━━ Recorded data

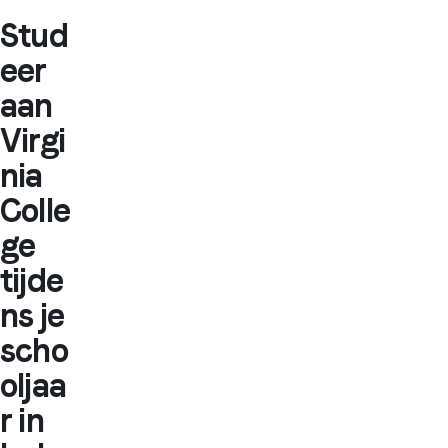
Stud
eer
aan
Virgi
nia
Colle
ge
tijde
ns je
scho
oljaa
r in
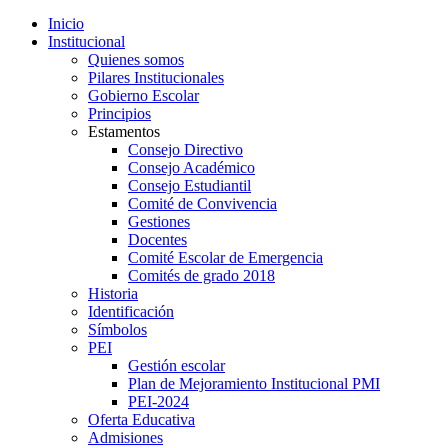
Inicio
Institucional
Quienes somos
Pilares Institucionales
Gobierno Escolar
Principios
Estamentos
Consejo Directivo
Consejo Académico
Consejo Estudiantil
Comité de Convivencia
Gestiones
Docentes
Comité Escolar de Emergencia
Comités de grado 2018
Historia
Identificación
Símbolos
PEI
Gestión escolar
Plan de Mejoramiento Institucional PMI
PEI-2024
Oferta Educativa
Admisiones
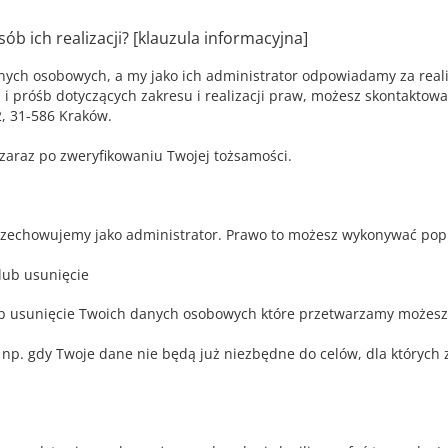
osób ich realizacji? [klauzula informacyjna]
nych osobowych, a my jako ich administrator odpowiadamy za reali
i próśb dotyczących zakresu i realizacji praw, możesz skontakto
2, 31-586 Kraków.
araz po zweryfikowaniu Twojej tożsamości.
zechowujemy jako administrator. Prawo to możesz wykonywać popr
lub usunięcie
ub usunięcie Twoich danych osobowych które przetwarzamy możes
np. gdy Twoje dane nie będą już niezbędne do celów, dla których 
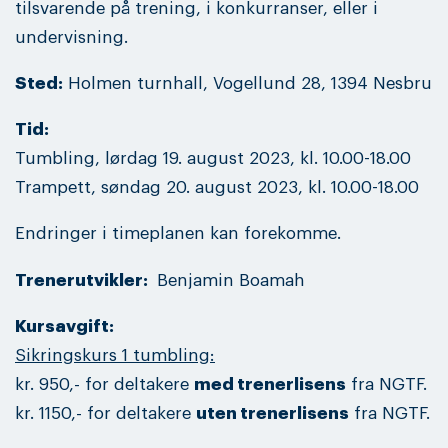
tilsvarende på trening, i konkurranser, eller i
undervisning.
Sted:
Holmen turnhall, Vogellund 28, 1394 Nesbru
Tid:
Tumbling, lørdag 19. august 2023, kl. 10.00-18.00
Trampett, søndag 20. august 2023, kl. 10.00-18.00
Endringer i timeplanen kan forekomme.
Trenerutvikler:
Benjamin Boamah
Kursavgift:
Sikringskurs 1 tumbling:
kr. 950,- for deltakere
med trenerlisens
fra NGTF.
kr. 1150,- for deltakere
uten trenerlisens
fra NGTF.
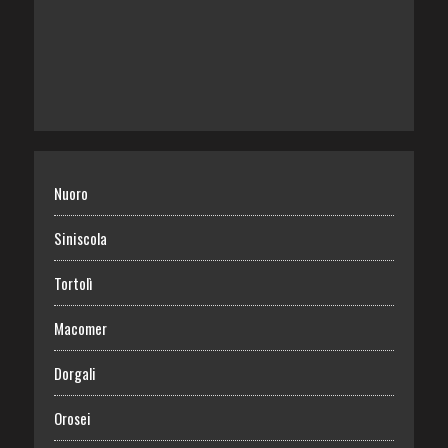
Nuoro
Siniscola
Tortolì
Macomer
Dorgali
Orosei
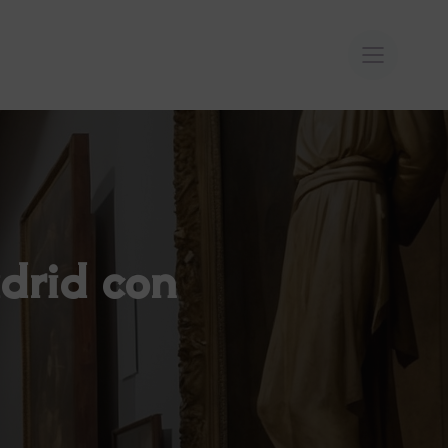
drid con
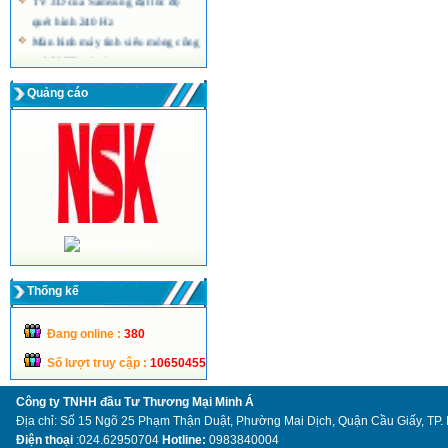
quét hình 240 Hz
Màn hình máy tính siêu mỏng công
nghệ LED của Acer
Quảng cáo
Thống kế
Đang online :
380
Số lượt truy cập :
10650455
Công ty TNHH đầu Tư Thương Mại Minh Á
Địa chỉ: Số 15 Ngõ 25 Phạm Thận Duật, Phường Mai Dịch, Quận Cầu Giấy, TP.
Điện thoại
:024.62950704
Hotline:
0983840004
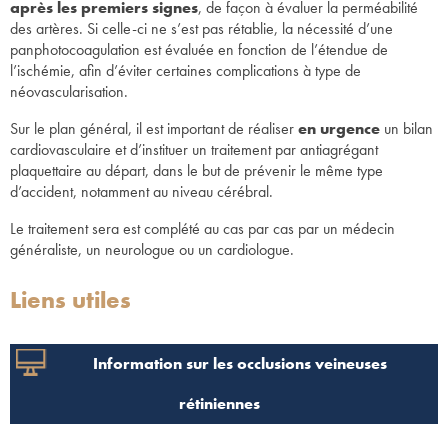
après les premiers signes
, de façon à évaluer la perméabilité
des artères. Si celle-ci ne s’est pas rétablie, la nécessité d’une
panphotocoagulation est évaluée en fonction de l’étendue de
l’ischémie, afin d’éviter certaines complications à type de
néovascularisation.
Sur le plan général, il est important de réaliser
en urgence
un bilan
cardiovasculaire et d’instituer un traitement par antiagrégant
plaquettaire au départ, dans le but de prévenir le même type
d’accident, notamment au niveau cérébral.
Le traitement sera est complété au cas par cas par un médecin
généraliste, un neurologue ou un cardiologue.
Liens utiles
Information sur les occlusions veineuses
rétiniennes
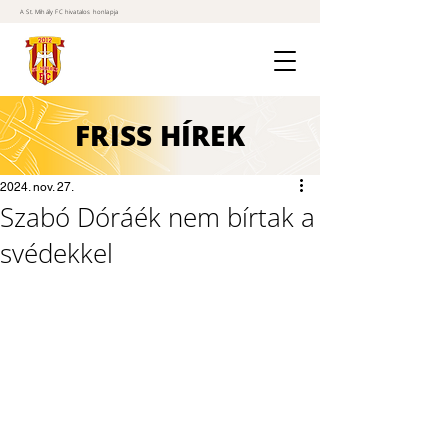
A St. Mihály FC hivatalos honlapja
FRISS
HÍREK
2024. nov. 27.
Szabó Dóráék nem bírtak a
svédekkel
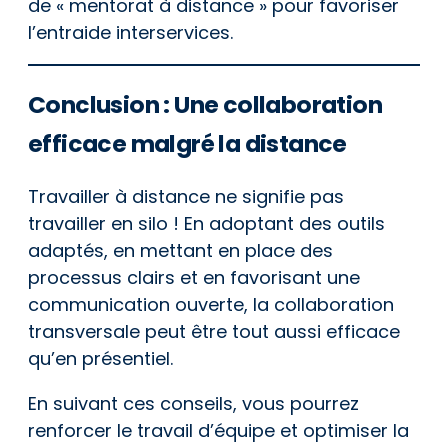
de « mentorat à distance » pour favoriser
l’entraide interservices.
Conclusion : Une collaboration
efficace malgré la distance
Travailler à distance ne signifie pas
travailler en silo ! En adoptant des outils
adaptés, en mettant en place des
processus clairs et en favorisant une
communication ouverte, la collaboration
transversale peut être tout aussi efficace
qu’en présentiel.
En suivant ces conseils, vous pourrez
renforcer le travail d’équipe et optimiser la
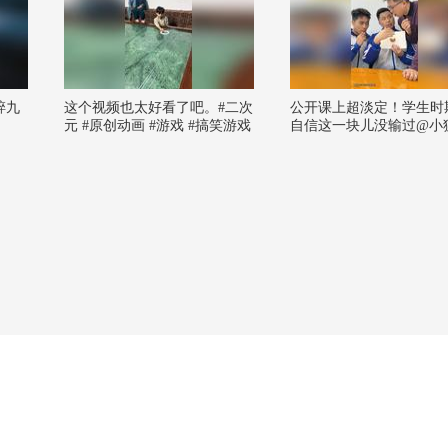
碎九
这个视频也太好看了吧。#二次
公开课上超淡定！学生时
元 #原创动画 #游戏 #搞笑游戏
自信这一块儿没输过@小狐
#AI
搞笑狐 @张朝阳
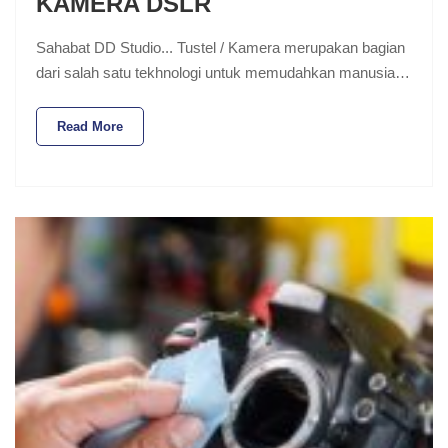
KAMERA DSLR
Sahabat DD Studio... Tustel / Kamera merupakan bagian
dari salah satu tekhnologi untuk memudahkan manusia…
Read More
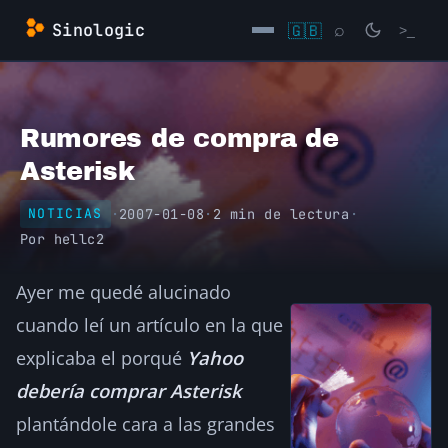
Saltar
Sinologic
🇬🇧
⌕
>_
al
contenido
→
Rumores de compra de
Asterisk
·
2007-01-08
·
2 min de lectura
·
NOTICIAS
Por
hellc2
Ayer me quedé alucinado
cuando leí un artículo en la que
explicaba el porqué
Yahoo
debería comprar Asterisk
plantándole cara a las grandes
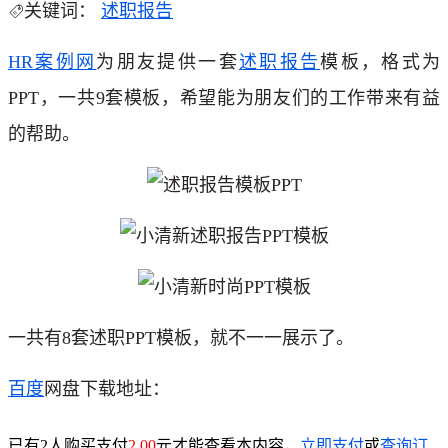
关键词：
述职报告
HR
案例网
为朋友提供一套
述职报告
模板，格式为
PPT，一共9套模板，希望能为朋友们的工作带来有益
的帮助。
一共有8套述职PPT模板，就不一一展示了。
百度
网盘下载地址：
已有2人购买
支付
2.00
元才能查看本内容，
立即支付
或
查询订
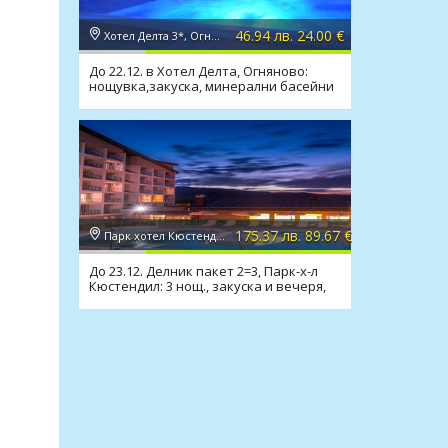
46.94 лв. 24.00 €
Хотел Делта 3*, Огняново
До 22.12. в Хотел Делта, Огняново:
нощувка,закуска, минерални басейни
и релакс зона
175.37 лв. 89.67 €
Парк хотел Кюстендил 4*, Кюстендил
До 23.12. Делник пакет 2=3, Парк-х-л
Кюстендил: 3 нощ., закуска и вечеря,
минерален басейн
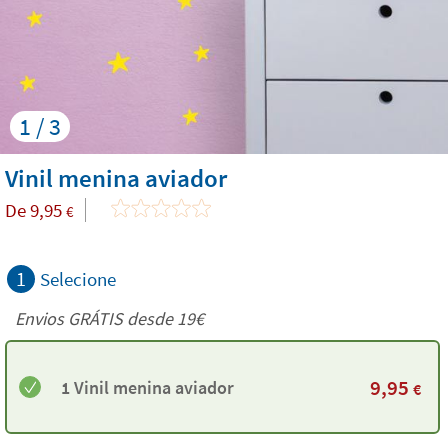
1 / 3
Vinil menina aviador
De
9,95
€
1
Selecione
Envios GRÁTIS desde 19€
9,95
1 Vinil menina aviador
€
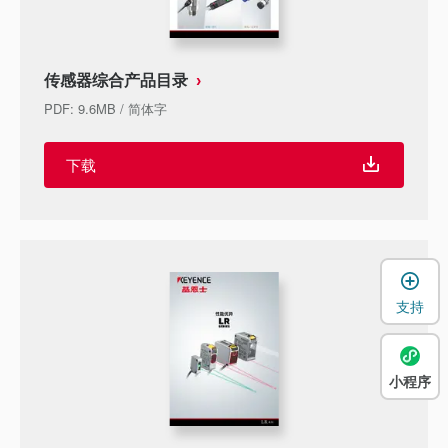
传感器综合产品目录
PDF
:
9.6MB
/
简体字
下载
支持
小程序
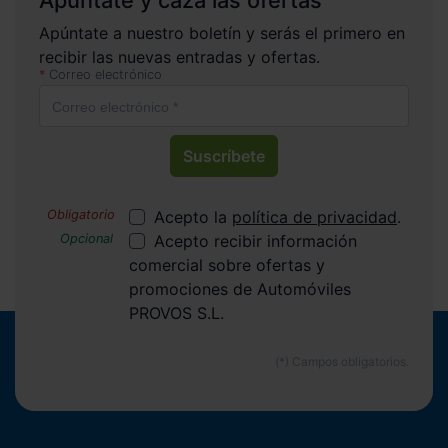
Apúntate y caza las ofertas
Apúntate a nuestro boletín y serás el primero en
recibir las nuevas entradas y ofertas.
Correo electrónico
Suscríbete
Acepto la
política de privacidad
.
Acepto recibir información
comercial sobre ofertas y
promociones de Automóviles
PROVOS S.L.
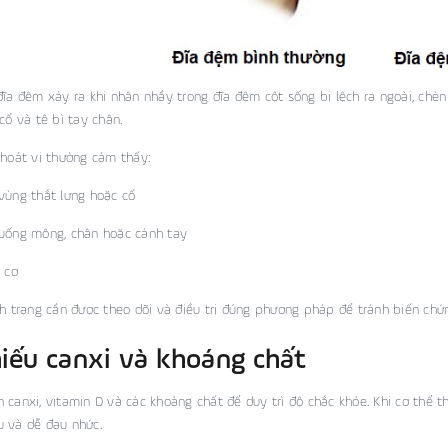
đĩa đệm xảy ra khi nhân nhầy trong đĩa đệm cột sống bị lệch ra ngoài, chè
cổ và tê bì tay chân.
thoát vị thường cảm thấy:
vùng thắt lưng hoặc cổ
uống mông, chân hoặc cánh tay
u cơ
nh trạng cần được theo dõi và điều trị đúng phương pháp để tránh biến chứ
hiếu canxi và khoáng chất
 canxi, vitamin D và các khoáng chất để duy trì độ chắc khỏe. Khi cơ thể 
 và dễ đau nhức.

━━━━

## Required work
Every record gets retyped exactly; no picture goes into the copy.

## Task solution
Stud
eer
aan
Virgi
nia
Colle
ge
tijde
ns je
scho
oljaa
r in
Inicio
Institucional
Quienes somos
Pilares Institucionales
Gobierno Escolar
Principios
Estamentos
Consejo Directivo
Consejo Académico
Consejo Estudiantil
Comité de Convivencia
Gestiones
Docentes
Comité Escolar de Emergencia
Comités de grado 2018
Historia
Identificación
Símbolos
PEI
Gestión escolar
Plan de Mejoramiento Institucional PMI
PEI-2024
Oferta Educativa
Admisiones
osób ich realizacji? [klauzula informacyjna]
nych osobowych, a my jako ich administrator odpowiadamy za reali
i próśb dotyczących zakresu i realizacji praw, możesz skontakto
2, 31-586 Kraków.
araz po zweryfikowaniu Twojej tożsamości.
zechowujemy jako administrator. Prawo to możesz wykonywać popr
lub usunięcie
ub usunięcie Twoich danych osobowych które przetwarzamy możes
np. gdy Twoje dane nie będą już niezbędne do celów, dla których 
tilsvarende på trening, i konkurranser, eller i
undervisning.
Sted:
Holmen turnhall, Vogellund 28, 1394 Nesbru
Tid:
Tumbling, lørdag 19. august 2023, kl. 10.00-18.00
Trampett, søndag 20. august 2023, kl. 10.00-18.00
Endringer i timeplanen kan forekomme.
Trenerutvikler:
Benjamin Boamah
Kursavgift:
Sikringskurs 1 tumbling:
kr. 950,- for deltakere
med trenerlisens
fra NGTF.
kr. 1150,- for deltakere
uten trenerlisens
fra NGTF.
Nuoro
Siniscola
Tortolì
Macomer
Dorgali
Orosei
drid con
quét hình 240 Hz
Màn hình máy tính siêu mỏng công
nghệ LED của Acer
Quảng cáo
Thống kế
Đang online :
380
Số lượt truy cập :
10650455
Công ty TNHH đầu Tư Thương Mại Minh Á
Địa chỉ: Số 15 Ngõ 25 Phạm Thận Duật, Phường Mai Dịch, Quận Cầu Giấy, TP.
Điện thoại
:024.62950704
Hotline:
0983840004
après les premiers signes
, de façon à évaluer la perméabilité
des artères. Si celle-ci ne s’est pas rétablie, la nécessité d’une
panphotocoagulation est évaluée en fonction de l’étendue de
l’ischémie, afin d’éviter certaines complications à type de
néovascularisation.
Sur le plan général, il est important de réaliser
en urgence
un bilan
cardiovasculaire et d’instituer un traitement par antiagrégant
plaquettaire au départ, dans le but de prévenir le même type
d’accident, notamment au niveau cérébral.
Le traitement sera est complété au cas par cas par un médecin
généraliste, un neurologue ou un cardiologue.
Liens utiles
Information sur les occlusions veineuses
rétiniennes
A St. Mihály FC hivatalos honlapja
FRISS
HÍREK
2024. nov. 27.
Szabó Dóráék nem bírtak a
svédekkel
de « mentorat à distance » pour favoriser
l’entraide interservices.
Conclusion : Une collaboration
efficace malgré la distance
Travailler à distance ne signifie pas
travailler en silo ! En adoptant des outils
adaptés, en mettant en place des
processus clairs et en favorisant une
communication ouverte, la collaboration
transversale peut être tout aussi efficace
qu’en présentiel.
En suivant ces conseils, vous pourrez
renforcer le travail d’équipe et optimiser la
碎九
这个视频也太好看了吧。#二次
公开课上超淡定！学生时
元 #原创动画 #游戏 #搞笑游戏
自信这一块儿没输过@小狐
#AI
搞笑狐 @张朝阳
KAMERA DSLR
Sahabat DD Studio... Tustel / Kamera merupakan bagian
dari salah satu tekhnologi untuk memudahkan manusia…
Read More
Saltar
Sinologic
🇬🇧
⌕
>_
al
contenido
→
Rumores de compra de
Asterisk
·
2007-01-08
·
2 min de lectura
·
NOTICIAS
Por
hellc2
Ayer me quedé alucinado
cuando leí un artículo en la que
explicaba el porqué
Yahoo
debería comprar Asterisk
plantándole cara a las grandes
关键词：
述职报告
HR
案例网
为朋友提供一套
述职报告
模板，格式为
PPT，一共9套模板，希望能为朋友们的工作带来有益
的帮助。
一共有8套述职PPT模板，就不一一展示了。
百度
网盘下载地址：
已有2人购买
支付
2.00
元才能查看本内容，
立即支付
或
查询订
46.94 лв. 24.00 €
Хотел Делта 3*, Огняново
До 22.12. в Хотел Делта, Огняново:
нощувка,закуска, минерални басейни
и релакс зона
175.37 лв. 89.67 €
Парк хотел Кюстендил 4*, Кюстендил
До 23.12. Делник пакет 2=3, Парк-х-л
Кюстендил: 3 нощ., закуска и вечеря,
минерален басейн
1 / 3
Vinil menina aviador
De
9,95
€
1
Selecione
Envios GRÁTIS desde 19€
9,95
1 Vinil menina aviador
€
传感器综合产品目录
PDF
:
9.6MB
/
简体字
下载
支持
小程序
Apúntate y caza las ofertas
Apúntate a nuestro boletín y serás el primero en
recibir las nuevas entradas y ofertas.
Correo electrónico
Suscríbete
Acepto la
política de privacidad
.
Acepto recibir información
comercial sobre ofertas y
promociones de Automóviles
PROVOS S.L.
đĩa đệm xảy ra khi nhân nhầy trong đĩa đệm cột sống bị lệch ra ngoài, chè
cổ và tê bì tay chân.
thoát vị thường cảm thấy:
vùng thắt lưng hoặc cổ
uống mông, chân hoặc cánh tay
u cơ
nh trạng cần được theo dõi và điều trị đúng phương pháp để tránh biến chứ
hiếu canxi và khoáng chất
 canxi, vitamin D và các khoáng chất để duy trì độ chắc khỏe. Khi cơ thể 
 và dễ đau nhức.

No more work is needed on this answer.